I would say we need 1). 32bit values with units and proper documentation 
of the possible ranges.

[...]
Javi Merino June 8, 2018, 1:39 p.m. UTC | #6
On Wed, Jun 06, 2018 at 05:26:47PM +0100, Quentin Perret wrote:
> On Wednesday 06 Jun 2018 at 16:29:50 (+0100), Quentin Perret wrote:
> > On Wednesday 06 Jun 2018 at 17:20:00 (+0200), Juri Lelli wrote:
> > > > > This brings me to another question. Let's say there are multiple users of
> > > > > the Energy Model in the system. Shouldn't the units of frequency and power
> > > > > not standardized, maybe Mhz and mW?
> > > > > The task scheduler doesn't care since it is only interested in power diffs
> > > > > but other user might do.
> > > > 
> > > > So the good thing about specifying units is that we can probably assume
> > > > ranges on the values.
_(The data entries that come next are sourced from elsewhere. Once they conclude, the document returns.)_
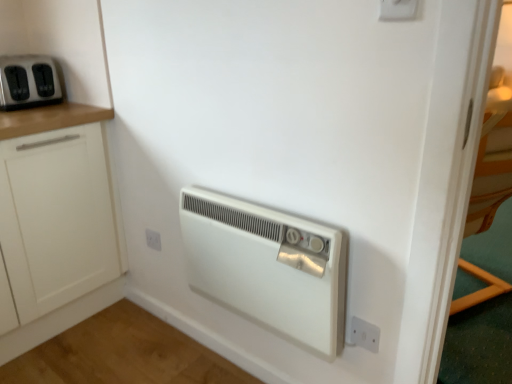 Question: Is white plastic electric outlet at lower center, the 3th electric outlet in the front-to-back sequence, bigger or smaller than matte black toaster at upper left, positioned as the 2th home appliance in right-to-left order?

Choices:
 (A) big
 (B) small

Answer: (B)

Question: Considering the relative positions of white plastic electric outlet at lower center, which ranks as the 2th electric outlet in bottom-to-top order, and matte black toaster at upper left, arranged as the 1th home appliance when viewed from the back, in the image provided, is white plastic electric outlet at lower center, which ranks as the 2th electric outlet in bottom-to-top order, to the left or to the right of matte black toaster at upper left, arranged as the 1th home appliance when viewed from the back,?

Choices:
 (A) left
 (B) right

Answer: (B)

Question: Estimate the real-world distances between objects in this image. Which object is farther from the white plastic electric outlet at lower right, the 2th electric outlet when ordered from front to back?

Choices:
 (A) matte black toaster at upper left, acting as the 1th home appliance starting from the left
 (B) white plastic electric outlet at upper right, which is the 2th electric outlet in right-to-left order
 (C) white matte cabinet at left
 (D) white plastic electric outlet at lower center, acting as the second electric outlet starting from the top
 (E) white plastic heater at center, placed as the second home appliance when sorted from left to right

Answer: (A)

Question: Based on their relative distances, which object is farther from the white plastic electric outlet at lower center, which ranks as the 2th electric outlet in bottom-to-top order?

Choices:
 (A) white plastic electric outlet at lower right, which ranks as the third electric outlet in left-to-right order
 (B) white plastic heater at center, which appears as the first home appliance when viewed from the front
 (C) white matte cabinet at left
 (D) matte black toaster at upper left, acting as the 2th home appliance starting from the front
 (E) white plastic electric outlet at upper right, the first electric outlet positioned from the front

Answer: (E) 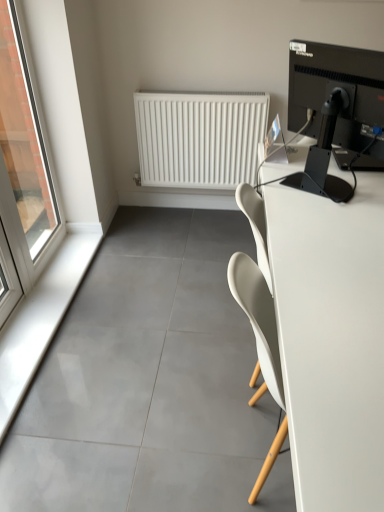 Question: Is white glossy window sill at lower left located outside transparent glass window at left?

Choices:
 (A) no
 (B) yes

Answer: (B)

Question: Does white glossy window sill at lower left turn towards transparent glass window at left?

Choices:
 (A) no
 (B) yes

Answer: (A)

Question: Does white glossy window sill at lower left have a greater width compared to transparent glass window at left?

Choices:
 (A) yes
 (B) no

Answer: (A)

Question: From the image's perspective, would you say white glossy window sill at lower left is shown under transparent glass window at left?

Choices:
 (A) yes
 (B) no

Answer: (A)

Question: Would you say white glossy window sill at lower left is a long distance from transparent glass window at left?

Choices:
 (A) yes
 (B) no

Answer: (B)

Question: From a real-world perspective, is white glossy window sill at lower left located beneath transparent glass window at left?

Choices:
 (A) yes
 (B) no

Answer: (A)

Question: Does white matte radiator at upper center come behind black glossy monitor at upper right?

Choices:
 (A) no
 (B) yes

Answer: (B)

Question: From the image's perspective, does white matte radiator at upper center appear lower than black glossy monitor at upper right?

Choices:
 (A) yes
 (B) no

Answer: (B)

Question: Can you confirm if white matte radiator at upper center is wider than black glossy monitor at upper right?

Choices:
 (A) yes
 (B) no

Answer: (B)

Question: From a real-world perspective, is white matte radiator at upper center physically below black glossy monitor at upper right?

Choices:
 (A) no
 (B) yes

Answer: (B)

Question: Is white matte radiator at upper center at the left side of black glossy monitor at upper right?

Choices:
 (A) no
 (B) yes

Answer: (B)

Question: Is white matte radiator at upper center next to black glossy monitor at upper right?

Choices:
 (A) no
 (B) yes

Answer: (A)

Question: Would you consider black glossy monitor at upper right to be distant from white glossy window sill at lower left?

Choices:
 (A) no
 (B) yes

Answer: (B) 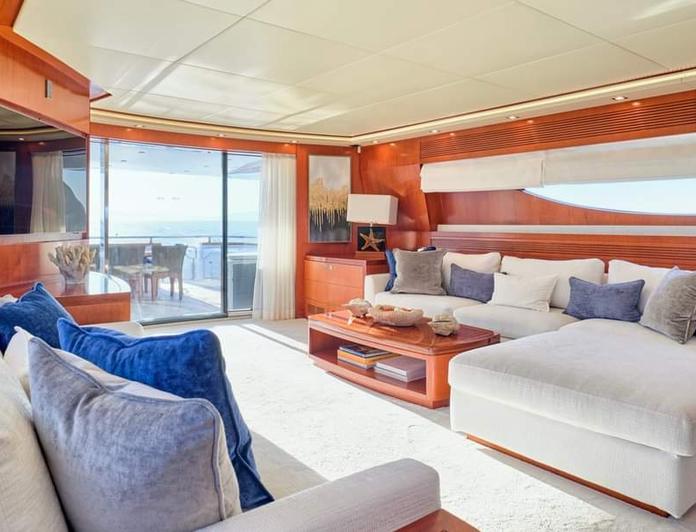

If the power is in mW, assuming that we're talking
> > > > about a single CPU, it'll probably fit in 16 bits. 65W/core should be
> > > > a reasonable upper-bound ?
> > > > But there are also vendors who might not be happy with disclosing absolute
> > > > values ... These are sometimes considered sensitive and only relative
> > > > numbers are discussed publicly. Now, you can also argue that we already
> > > > have units specified in IPA for ex, and that it doesn't really matter if
> > > > a driver "lies" about the real value, as long as the ratios are correct.
> > > > And I guess that anyone can do measurement on the hardware and get those
> > > > values anyway. So specifying a unit (mW) for the power is probably a
> > > > good idea.
> > > 
> > > Mmm, I remember we fought quite a bit while getting capacity-dmpis-mhz
> > > binding accepted, and one of the musts was that the values were going to
> > > be normalized. So, normalized power values again maybe?
> > 
> > Hmmm, that's a very good point ... There should be no problems on the
> > scheduler side -- we're only interested in correct ratios. But I'm not
> > sure on the thermal side ... I will double check that.
> 
> So, IPA needs to compare the power of the CPUs with the power of other
> things (e.g. GPUs). So we can't normalize the power of the CPUs without
> normalizing in the same scale the power of the other devices. I see two
> possibilities:
> 
> 1) we don't normalize the CPU power values, we specify them in mW, and
>    we document (and maybe throw a warning if we see an issue at runtime)
>    the max range of values. The max expected power for a single core
>    could be 65K for ex (16bits). And based on that we can verify
>    overflow and precision issues in the algorithms, and we keep it easy
>    to compare the CPU power numbers with other devices.
> 
> 2) we normalize the power values, but that means that the EM framework
>    has to manage not only CPUs, but also other types of devices, and
>    normalized their power values as well. That's required to keep the
>    scale consistent across all of them, and keep comparisons doable.
>    But if we do this, we still have to keep a normalized and a "raw"
>    version of the power for all devices. And the "raw" power must still
>    be in the same unit across all devices, otherwise the re-scaling is
>    broken. The main benefit of doing this is that the range of
>    acceptable "raw" power values can be larger, probably 32bits, and
>    that the precision of the normalized range is arbitrary.
> 
> I feel like 2) involves a lot of complexity, and not so many benefits,
> so I'd be happy to go with 1). Unless I forgot something ?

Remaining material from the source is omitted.